Mut’a 15 Km. uzaklıkta Mağras dağı eteğinde bol sulu, bağlık, bahçelik ufacık sevimli bir köy. Üzümü, narı, inciri çok güzel. Köyün içi ve etrafı zeytin ağaçları ile süslü. Kavun, karpuz ve her türlü sebze yetişir. Köyün içinden çıkıp hemen Göksu’ya karışan Karasu kıyısında heryerde bulunmayan defne ağaçları vardır.
HOCANTI adı nereden , nasıl geldi?
1)En eski, kaynağımız “ŞU Destanı” Milattan önce 330 larda. Mekodanyalı İskender’in Asya seferinde Türk Hakanı ŞU, İskender’i gözlemek üzere Seyhun nehri üzerindeki HOCEND vadisine 40 gözcü koymuş. Buna göre HOCANTI adı günümüzden 24 yüzyıl geriden geliyor.
2) İkinci kaynağımız “KABUSNAME” (Mercimek Ahmet çevirisi Tercüman 1001 Temel Eser cilt 2 sahife 113 Hikayet bölümü.) “… vezir buyurdu ki Sehl-i Hucendi’yi Çağırın. Bu Sehil dedikleri Hucent şehrinden gelmişti, yahşi yazıcı idi.” Kabusnamenin yazım yılı M 1082 dir.
Nereden geldiğini böylece belgeledikten sonra şimdi de nasıl geldiğini hikaye edelim.

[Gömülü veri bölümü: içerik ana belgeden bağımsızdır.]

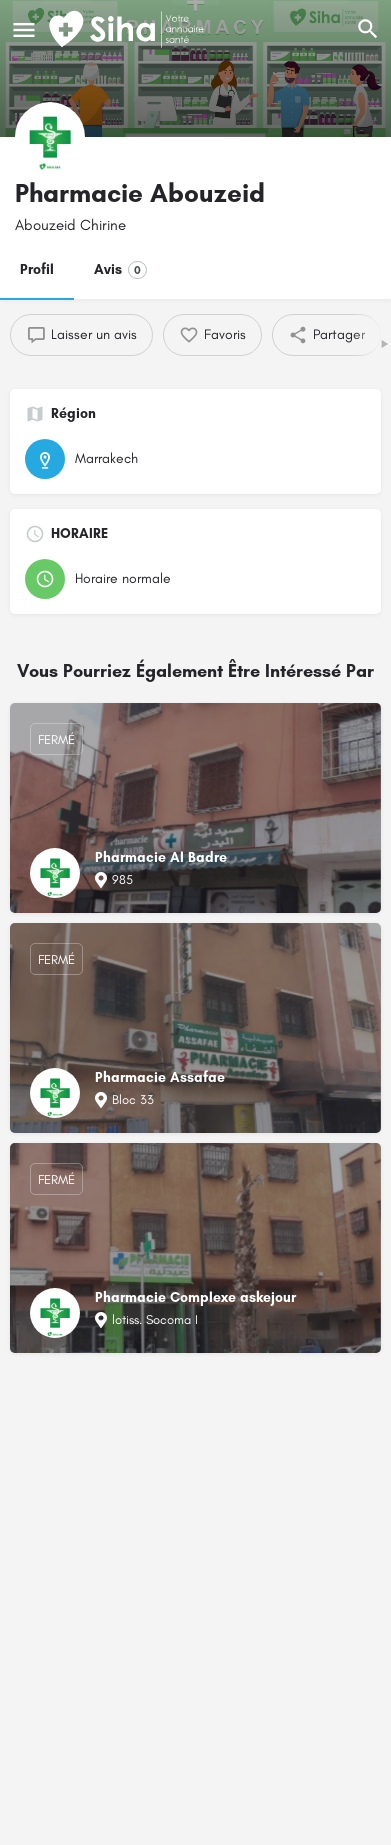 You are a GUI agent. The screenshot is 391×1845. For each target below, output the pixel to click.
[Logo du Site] (128, 30)
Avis (120, 270)
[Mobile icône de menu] (24, 30)
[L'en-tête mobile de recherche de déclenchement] (368, 29)
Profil (37, 269)
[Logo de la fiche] (50, 137) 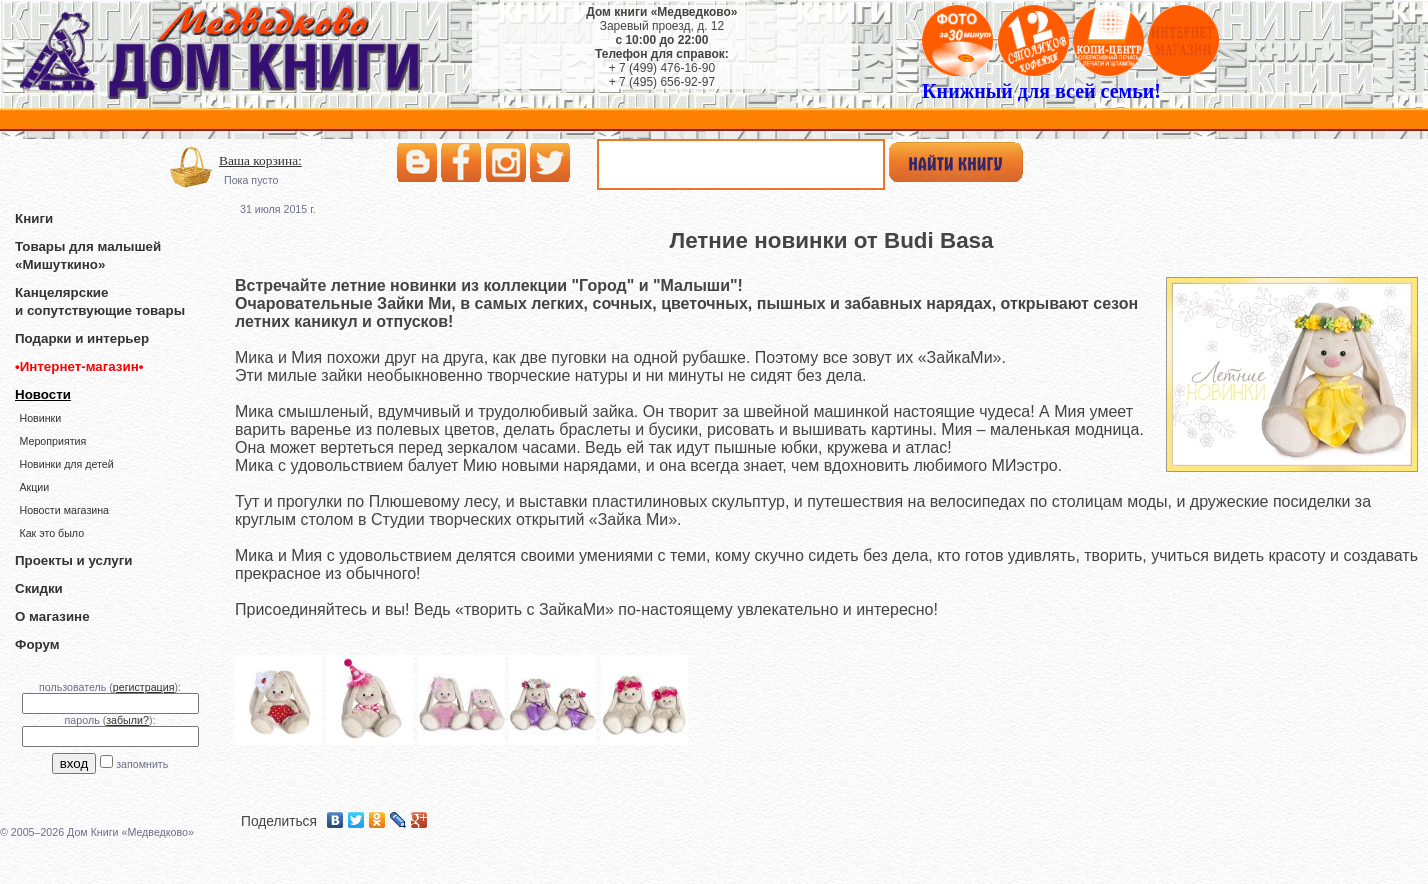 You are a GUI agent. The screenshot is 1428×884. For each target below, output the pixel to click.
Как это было (51, 533)
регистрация (144, 687)
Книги (34, 218)
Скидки (39, 588)
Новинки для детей (66, 464)
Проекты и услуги (73, 560)
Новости (43, 394)
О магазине (52, 616)
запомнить (142, 764)
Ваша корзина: (260, 160)
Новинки (40, 418)
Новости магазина (64, 510)
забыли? (127, 720)
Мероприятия (52, 441)
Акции (34, 487)
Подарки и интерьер (82, 338)
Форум (37, 644) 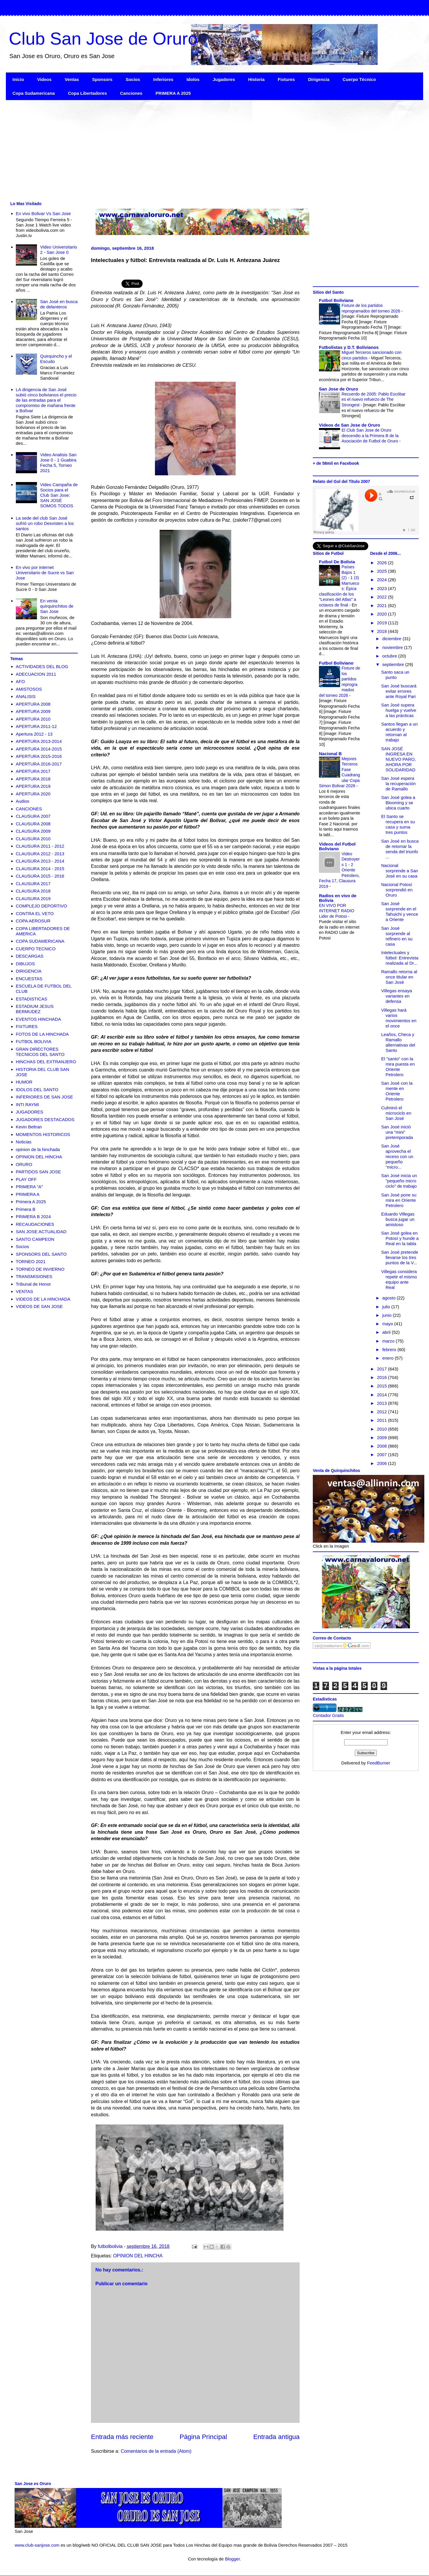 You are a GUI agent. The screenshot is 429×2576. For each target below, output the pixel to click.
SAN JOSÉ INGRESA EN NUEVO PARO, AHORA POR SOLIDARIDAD (398, 759)
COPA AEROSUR (33, 920)
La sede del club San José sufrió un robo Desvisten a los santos (45, 523)
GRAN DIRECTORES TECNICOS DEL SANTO (40, 1052)
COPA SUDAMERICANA (40, 941)
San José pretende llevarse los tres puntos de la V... (399, 1257)
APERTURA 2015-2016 (39, 756)
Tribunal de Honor (33, 1284)
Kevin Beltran (29, 1126)
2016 (382, 1377)
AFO (20, 681)
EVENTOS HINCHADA (38, 1019)
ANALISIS (26, 696)
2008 (382, 1445)
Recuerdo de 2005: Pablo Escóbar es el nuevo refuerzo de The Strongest (374, 399)
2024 (382, 579)
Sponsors (102, 79)
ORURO (24, 1164)
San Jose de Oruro (338, 388)
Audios (22, 801)
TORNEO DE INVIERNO (40, 1269)
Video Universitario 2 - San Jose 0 (58, 249)
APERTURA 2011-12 (36, 726)
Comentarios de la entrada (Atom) (156, 2451)
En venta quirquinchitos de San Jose (56, 606)
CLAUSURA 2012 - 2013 (40, 853)
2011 (382, 1420)
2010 (382, 1428)
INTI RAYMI (27, 1104)
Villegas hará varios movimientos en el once (398, 1018)
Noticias (23, 1141)
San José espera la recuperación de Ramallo (398, 783)
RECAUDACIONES (35, 1224)
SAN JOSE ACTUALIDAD (41, 1231)
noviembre (393, 647)
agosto (389, 1297)
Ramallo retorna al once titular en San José (399, 977)
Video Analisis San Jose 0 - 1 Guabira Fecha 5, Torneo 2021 (58, 462)
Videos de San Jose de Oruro (349, 424)
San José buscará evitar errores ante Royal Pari (398, 691)
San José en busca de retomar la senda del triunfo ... (400, 849)
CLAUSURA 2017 (33, 883)
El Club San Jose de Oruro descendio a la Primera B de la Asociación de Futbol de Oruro (370, 435)
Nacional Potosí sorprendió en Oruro (397, 889)
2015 (382, 1385)
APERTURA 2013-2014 (39, 741)
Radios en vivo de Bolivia (338, 898)
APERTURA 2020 (33, 793)
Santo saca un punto (395, 675)
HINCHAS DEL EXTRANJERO (46, 1061)
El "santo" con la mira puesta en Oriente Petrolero (398, 1066)
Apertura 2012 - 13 (34, 733)
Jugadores (224, 79)
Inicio (18, 79)
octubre (390, 655)
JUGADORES (29, 1111)
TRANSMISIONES (34, 1276)
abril (387, 1332)
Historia (256, 79)
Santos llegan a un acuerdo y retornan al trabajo (399, 731)
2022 (382, 596)
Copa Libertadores (87, 93)
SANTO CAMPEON (35, 1239)
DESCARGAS (29, 956)
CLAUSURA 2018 (33, 890)
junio (387, 1315)
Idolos (193, 79)
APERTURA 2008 (33, 704)
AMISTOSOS (29, 689)
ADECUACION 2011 (36, 674)
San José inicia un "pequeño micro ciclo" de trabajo (399, 1181)
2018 (382, 631)
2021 (382, 605)
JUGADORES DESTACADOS (45, 1119)
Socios (133, 79)
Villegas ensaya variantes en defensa (396, 996)
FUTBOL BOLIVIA (33, 1041)
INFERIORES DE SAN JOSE (44, 1096)
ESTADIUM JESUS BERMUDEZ (35, 1009)
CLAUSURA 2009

Orta Asya’dan ,göçün yoğun olduğu 11.yy. başlarında Seyhun nehri kıyısındaki Hocent şehrinden kopup dağılmadan Anadolu’ya gelmeyi başaran Hocendi’ler Konya’nın Belviran kasabasının Kozviran köyüne Yerleşirler. Şeyh Hocendi’nin orada bir zaviye yaptığını vakıf kayıtlarında görüyoruz. (İ.Hakkı Konyalı Karaman Tarihi s.745) Orada bir müddet oturduktan sonra Karamanlı’lara iltihak etmek üzere Mut’a gelirler. Anavatanlarında terk ettikleri Hocent şehrine çok benzeyen bir yere yerleşip köy kurarlar. O köye de “Hocendi” adını verirler. 11.yy. sonları. Köyde cami, hamam, türbe, zaviye ve hala ayakta durup hizmet veren bir köprü yaptırırlar.
(Köprüden başkasının şimdi yıkıntıları kaldı. Camiyi hatırlıyorum, kare taban üzerine oturtulmuş tek kubbeli ufacık bir yapı idi.)
Birçok alim ve devlet adamı yetiştiren Hocendi’liler, Karamanoğlu Devleti hizmetine girip önemli görevler aldıktan sonra Mut’ta da bir türbe yapmışlardır. Lala Paşa camii güneyinde olan bu türbe “Hocenti Türbesi” diye anılır. İçerisindeki dokuz sandukadan yalnız ikisinde kitabe vardır. Yazları kısmen harab olmuşsa da, kimliği ve tarihi okunabilen birisi 726 (M.1326) yılında ölen Hocendi oğlu Musa Bey’e aittir. (Neşri Atlay Mut Tarihi s.86)
Böylece en azından 560 sene HOCANTI diye anılan bu köy : “Buranın böyle olduğuna bakma Hocantıya karanlık çöktü” diye darb-ı mesellere bile konu olmuş .
Adını tarihin derinliklerinden (M.Ö. 4.yy.) dolayısı ile Orta Asya’daki Seyhun Nehri kıyısından getiren bu, köy ne yazık ki bir akıldanenin hışmına uğramış, tarihi adını hiç bir özelliği olmayan “Derinçay”a bırakıp unutulmağa terk edilmiştir.
Bu ve birçok benzerleri her anıldıkça içimizden bir yerleri koparıp yıkıp gidiyor.
Bu yazı “Mersin Halk Eğitimi Merkezi ve Akşam Sanat Okulu Müdürlüğü Yayın Organı” olan “İÇEL KÜLTÜRÜ” Eylül 1992 – 23. Sayısından alınmıştır.22.ci sayıda da kadınlarının çok büyük emekleri vardı.